[WORK ITEM] Look for the line with "199×171 (matching the image resolution)." in the entries below, then extract that line and all lines after it exactly, with pictures left out.

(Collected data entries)
***
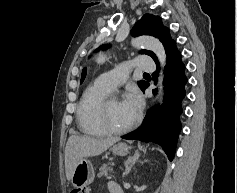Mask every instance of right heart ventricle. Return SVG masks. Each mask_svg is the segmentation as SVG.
Instances as JSON below:
<instances>
[{
  "label": "right heart ventricle",
  "instance_id": "right-heart-ventricle-1",
  "mask_svg": "<svg viewBox=\"0 0 237 193\" xmlns=\"http://www.w3.org/2000/svg\"><path fill=\"white\" fill-rule=\"evenodd\" d=\"M110 93L111 90L97 81L85 89L77 107V121L81 132L91 136L107 134L97 122V109L101 100Z\"/></svg>",
  "mask_w": 237,
  "mask_h": 193
}]
</instances>
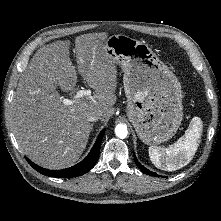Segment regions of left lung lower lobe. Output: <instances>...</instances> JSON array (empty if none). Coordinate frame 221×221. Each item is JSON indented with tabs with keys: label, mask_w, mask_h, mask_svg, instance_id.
I'll return each mask as SVG.
<instances>
[{
	"label": "left lung lower lobe",
	"mask_w": 221,
	"mask_h": 221,
	"mask_svg": "<svg viewBox=\"0 0 221 221\" xmlns=\"http://www.w3.org/2000/svg\"><path fill=\"white\" fill-rule=\"evenodd\" d=\"M134 160H135L137 166L139 167V169H140L143 173H145V174H147V175H149V176H156V175H157L156 173H154V172H152V171H149L147 168H145L144 166H142V165L137 161L135 155H134ZM158 176H159V175H158Z\"/></svg>",
	"instance_id": "1"
}]
</instances>
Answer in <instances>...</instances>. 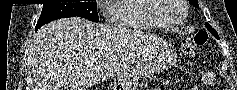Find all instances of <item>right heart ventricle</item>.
Segmentation results:
<instances>
[{
    "label": "right heart ventricle",
    "mask_w": 237,
    "mask_h": 90,
    "mask_svg": "<svg viewBox=\"0 0 237 90\" xmlns=\"http://www.w3.org/2000/svg\"><path fill=\"white\" fill-rule=\"evenodd\" d=\"M148 7H155L151 0H118L116 4L108 7V24H114V28H140L157 29V23L151 16L145 14Z\"/></svg>",
    "instance_id": "obj_1"
}]
</instances>
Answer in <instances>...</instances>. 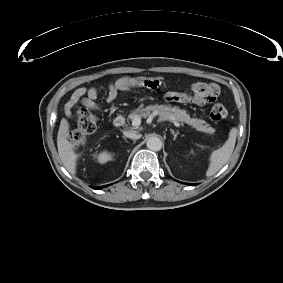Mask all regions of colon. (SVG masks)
<instances>
[{"label": "colon", "mask_w": 283, "mask_h": 283, "mask_svg": "<svg viewBox=\"0 0 283 283\" xmlns=\"http://www.w3.org/2000/svg\"><path fill=\"white\" fill-rule=\"evenodd\" d=\"M227 116V110L222 104H214L210 109V118L220 121ZM97 117L88 107L78 111L77 125L69 133V140L73 143L81 142L85 137L96 130Z\"/></svg>", "instance_id": "5ec220e1"}]
</instances>
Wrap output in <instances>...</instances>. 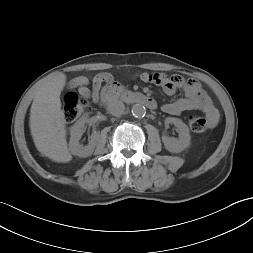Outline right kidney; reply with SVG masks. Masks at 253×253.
I'll list each match as a JSON object with an SVG mask.
<instances>
[{"instance_id":"ca27d5eb","label":"right kidney","mask_w":253,"mask_h":253,"mask_svg":"<svg viewBox=\"0 0 253 253\" xmlns=\"http://www.w3.org/2000/svg\"><path fill=\"white\" fill-rule=\"evenodd\" d=\"M86 123V118H80L70 129V141L69 150L73 155L79 157H88L92 155L96 145L99 142L100 135L98 132L92 133L90 136V141L87 146H83L79 143L81 136L84 132V127Z\"/></svg>"}]
</instances>
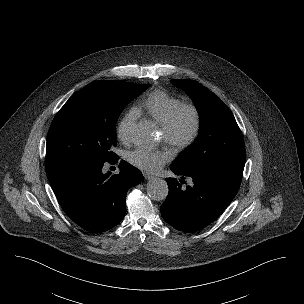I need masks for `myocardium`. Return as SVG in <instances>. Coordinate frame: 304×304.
I'll use <instances>...</instances> for the list:
<instances>
[{
	"instance_id": "obj_1",
	"label": "myocardium",
	"mask_w": 304,
	"mask_h": 304,
	"mask_svg": "<svg viewBox=\"0 0 304 304\" xmlns=\"http://www.w3.org/2000/svg\"><path fill=\"white\" fill-rule=\"evenodd\" d=\"M185 116L190 117L191 127L186 135L180 136L178 129ZM201 126L202 117L199 108L192 103H182L162 125L163 141L177 151L185 150L196 141Z\"/></svg>"
}]
</instances>
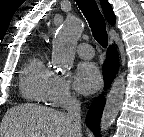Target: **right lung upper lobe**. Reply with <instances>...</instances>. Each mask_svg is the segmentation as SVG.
I'll return each instance as SVG.
<instances>
[{"instance_id":"obj_1","label":"right lung upper lobe","mask_w":144,"mask_h":137,"mask_svg":"<svg viewBox=\"0 0 144 137\" xmlns=\"http://www.w3.org/2000/svg\"><path fill=\"white\" fill-rule=\"evenodd\" d=\"M101 7L103 9L105 18L107 19L108 23L111 25L115 24V15L113 13L111 5L108 3L107 0H101Z\"/></svg>"}]
</instances>
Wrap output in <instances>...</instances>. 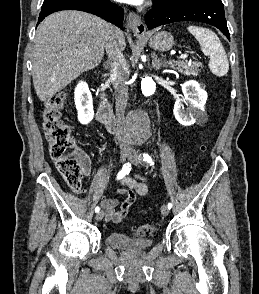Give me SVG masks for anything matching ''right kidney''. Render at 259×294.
Here are the masks:
<instances>
[{
	"label": "right kidney",
	"instance_id": "obj_1",
	"mask_svg": "<svg viewBox=\"0 0 259 294\" xmlns=\"http://www.w3.org/2000/svg\"><path fill=\"white\" fill-rule=\"evenodd\" d=\"M78 120L81 124H88L94 117L93 101L86 82L81 81L77 84L74 92Z\"/></svg>",
	"mask_w": 259,
	"mask_h": 294
}]
</instances>
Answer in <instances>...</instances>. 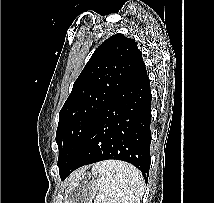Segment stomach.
Returning a JSON list of instances; mask_svg holds the SVG:
<instances>
[{"instance_id":"1","label":"stomach","mask_w":214,"mask_h":203,"mask_svg":"<svg viewBox=\"0 0 214 203\" xmlns=\"http://www.w3.org/2000/svg\"><path fill=\"white\" fill-rule=\"evenodd\" d=\"M99 191L98 177L85 172L67 185L62 203H92Z\"/></svg>"}]
</instances>
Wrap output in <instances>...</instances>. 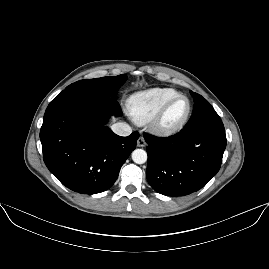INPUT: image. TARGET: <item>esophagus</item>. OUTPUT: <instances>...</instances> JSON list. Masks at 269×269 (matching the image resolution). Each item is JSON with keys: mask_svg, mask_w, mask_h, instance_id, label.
<instances>
[{"mask_svg": "<svg viewBox=\"0 0 269 269\" xmlns=\"http://www.w3.org/2000/svg\"><path fill=\"white\" fill-rule=\"evenodd\" d=\"M145 146L146 141L142 136H140L139 139L137 140V147H145Z\"/></svg>", "mask_w": 269, "mask_h": 269, "instance_id": "34e87169", "label": "esophagus"}]
</instances>
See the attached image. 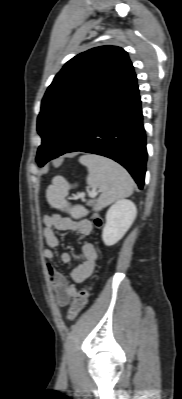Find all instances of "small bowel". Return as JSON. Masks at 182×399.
I'll return each mask as SVG.
<instances>
[{"mask_svg": "<svg viewBox=\"0 0 182 399\" xmlns=\"http://www.w3.org/2000/svg\"><path fill=\"white\" fill-rule=\"evenodd\" d=\"M92 230L93 224L87 219L75 220L58 213L44 216L42 235L47 247L44 248L42 255L46 260V271L51 290L60 306L67 305L69 300L76 295V283L83 282L91 276L96 265L98 253L94 244H83L82 253L84 259L77 263L71 272V280H68L53 264L55 260L53 250L61 246V241L56 233L70 232L89 235ZM60 261L62 263H70L73 261V256L69 252H62Z\"/></svg>", "mask_w": 182, "mask_h": 399, "instance_id": "small-bowel-1", "label": "small bowel"}]
</instances>
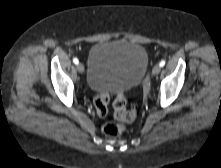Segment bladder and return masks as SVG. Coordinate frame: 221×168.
<instances>
[{
    "label": "bladder",
    "instance_id": "bladder-1",
    "mask_svg": "<svg viewBox=\"0 0 221 168\" xmlns=\"http://www.w3.org/2000/svg\"><path fill=\"white\" fill-rule=\"evenodd\" d=\"M147 67L143 46L123 40L99 42L89 52L87 83L95 91L130 90L142 81Z\"/></svg>",
    "mask_w": 221,
    "mask_h": 168
}]
</instances>
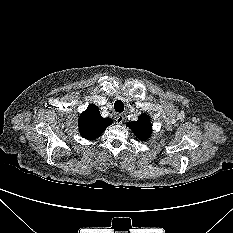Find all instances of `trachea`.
<instances>
[{
  "label": "trachea",
  "instance_id": "trachea-1",
  "mask_svg": "<svg viewBox=\"0 0 233 233\" xmlns=\"http://www.w3.org/2000/svg\"><path fill=\"white\" fill-rule=\"evenodd\" d=\"M114 109H115L116 112H119V113L123 112L124 111V104H123V102L120 101V100L115 101V103H114Z\"/></svg>",
  "mask_w": 233,
  "mask_h": 233
}]
</instances>
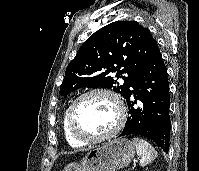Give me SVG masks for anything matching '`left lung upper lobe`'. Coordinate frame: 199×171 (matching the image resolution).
I'll return each instance as SVG.
<instances>
[{
	"instance_id": "1",
	"label": "left lung upper lobe",
	"mask_w": 199,
	"mask_h": 171,
	"mask_svg": "<svg viewBox=\"0 0 199 171\" xmlns=\"http://www.w3.org/2000/svg\"><path fill=\"white\" fill-rule=\"evenodd\" d=\"M158 44L136 21H116L92 34L66 68L60 87L63 96L82 88L113 89L125 97L129 87ZM115 78L110 76L116 72ZM126 73L127 76H123ZM122 78L123 83L118 79Z\"/></svg>"
}]
</instances>
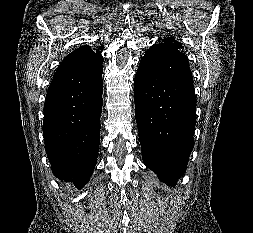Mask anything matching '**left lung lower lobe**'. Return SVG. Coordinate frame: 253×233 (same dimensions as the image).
Listing matches in <instances>:
<instances>
[{
	"label": "left lung lower lobe",
	"instance_id": "1",
	"mask_svg": "<svg viewBox=\"0 0 253 233\" xmlns=\"http://www.w3.org/2000/svg\"><path fill=\"white\" fill-rule=\"evenodd\" d=\"M134 100L143 162L173 185L194 146L196 99L186 55L177 47L154 44L140 61Z\"/></svg>",
	"mask_w": 253,
	"mask_h": 233
}]
</instances>
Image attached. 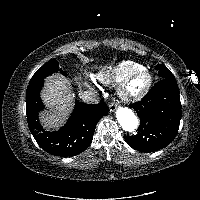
***
[SOLUTION FOR THIS EXERCISE]
Give me SVG masks for anything matching '`left lung upper lobe`'. Coordinate frame: 199×171 (matching the image resolution).
I'll return each instance as SVG.
<instances>
[{
	"instance_id": "1",
	"label": "left lung upper lobe",
	"mask_w": 199,
	"mask_h": 171,
	"mask_svg": "<svg viewBox=\"0 0 199 171\" xmlns=\"http://www.w3.org/2000/svg\"><path fill=\"white\" fill-rule=\"evenodd\" d=\"M158 44L136 21H116L92 34L66 68L60 87L63 96L82 88L113 89L125 97L129 87ZM115 78L110 76L116 72ZM126 73L127 76H123ZM122 78L123 83L118 79Z\"/></svg>"
}]
</instances>
Mask anything matching '**left lung lower lobe**'. Return SVG. Coordinate frame: 253×233 (same dimensions as the image).
Listing matches in <instances>:
<instances>
[{
	"label": "left lung lower lobe",
	"instance_id": "1",
	"mask_svg": "<svg viewBox=\"0 0 253 233\" xmlns=\"http://www.w3.org/2000/svg\"><path fill=\"white\" fill-rule=\"evenodd\" d=\"M134 100L143 162L173 185L194 146L196 99L186 55L177 47L154 44L140 61Z\"/></svg>",
	"mask_w": 253,
	"mask_h": 233
}]
</instances>
Image attached. 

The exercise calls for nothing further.